You don’t explain why you chose to draw your support line where you did but please let me make the following comments:
If your support line was based on a 15 minute chart, this time frame is generally going to be too short to have any real meaning. The longer the time frame the more meaningful the level of support (or resistance).
Ask 100 traders to draw lines of support and resistance and they’ll all place them differently.
I believe support “lines” are misnamed. I prefer support “areas” or, as I like to call them, support “bands”.
Despite my comment in point 1, I attach a GBPUSD M15 chart with my view of an M15 support/resistance band, which is 30 pips deep. Maybe you would choose slightly different parameters but, based on M15 price action over the past few days, I expect you’d be in broad agreement. I would consider any pin bar that touches the edge or occurs inside this band to be a possible reversal signal. The tail of the pin bar you chose didn’t fall much below the previous low so, for me, it looked a bit questionable. I like to see the tail hanging in the wind but, nevertheless, on this occasion it worked out OK.
Personally, I always place my stop loss a couple of pips below the low of the pin bar, which in this instance would have kept you in the trade.
BTW, you can see from the red chain line that I’m long from 1.6078 and have been since the open on December 11th. However my entry was based on the daily chart because I believe the longer time frame offers far more reliable signals and because I find watching short time frames boring, stressful and unprofitable (I generally give back today what I earnt yesterday, which is precisely what the brokers want) and, frankly, a complete waste of my precious time. At the time of writing this I’m up almost 100 pips and I’ve only looked at the chart once a day at the close. So let me say to all the bored, stressed and unprofitable traders, please seriously consider trading the daily chart. You’ll likely never look back.
Thank you for your comments. That is interesting what you say about the support and resistance being more of a band. I really didn’t have much logic for drawing my support line other than to see where a line would touch a couple of reversal points in the past history of the chart. So for future pinbars, I should look for a stronger pin that goes beyond a recent low or high but then also use this on a higher timeframe chart. I have read multiple posts on the forum here recommending to use the higher time frame charts. By the higher time frame, do you recommend daily or 4 hour charts? I think I read somewhere else here that anything lower than 1 hour may give false signals. I imagine that this is probably different for different traders and what their preference is but there seems to be a general theme here to go with higher timeframe charts.
The support line I agree with though I would have traded this thing slightly differently.
Stop loss a couple of pips under the pin bar
Exit after 2 candles - Look at the wick on that thing. Sellers are really coming in. Signal to close. If you did not close the candle following sure is a signal to close, a big bearish engulfing candle.
Open another position 6 candles after pin bar. Bullish engulfing on support line.

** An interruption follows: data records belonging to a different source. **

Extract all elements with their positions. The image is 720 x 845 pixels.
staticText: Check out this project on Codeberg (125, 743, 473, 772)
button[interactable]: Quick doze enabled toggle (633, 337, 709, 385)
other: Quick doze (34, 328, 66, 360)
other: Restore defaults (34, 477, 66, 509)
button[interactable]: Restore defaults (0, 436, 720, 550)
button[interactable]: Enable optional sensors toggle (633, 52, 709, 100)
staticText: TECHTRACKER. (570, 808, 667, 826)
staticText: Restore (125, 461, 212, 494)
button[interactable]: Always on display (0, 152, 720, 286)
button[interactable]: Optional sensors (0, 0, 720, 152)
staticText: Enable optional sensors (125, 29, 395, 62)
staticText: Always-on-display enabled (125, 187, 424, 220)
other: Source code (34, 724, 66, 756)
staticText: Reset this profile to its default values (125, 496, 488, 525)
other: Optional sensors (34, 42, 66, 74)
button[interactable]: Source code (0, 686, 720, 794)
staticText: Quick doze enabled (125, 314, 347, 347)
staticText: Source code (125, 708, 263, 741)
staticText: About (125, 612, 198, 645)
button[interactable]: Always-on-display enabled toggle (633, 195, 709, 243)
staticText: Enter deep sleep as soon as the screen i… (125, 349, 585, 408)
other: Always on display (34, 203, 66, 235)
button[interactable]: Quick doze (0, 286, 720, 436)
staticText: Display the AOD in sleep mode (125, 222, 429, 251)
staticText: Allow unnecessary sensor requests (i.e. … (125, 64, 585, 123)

Closed at pin bar on resistance level 4 candles after.
Do not underestimate engulfing candles. Pin bars are great but engulfing candles can tell us a lot.
Some videos that may help: OneTwo
I just wanted to take a moment to thank everyone for their responses. I have found BabyPips to be very informative and am appreciating all of the information and your feedback on my question.
When you trade a pinbar you want to place your stop below the wick. The signal is considered valid until price closes below the pin- but since traders will usually put a Stop Loss there it’s usually more that the price just descends that far. And you’re right, that would have been a win for you had the Stop been placed properly. Nothing like experience to teach! Good luck out there.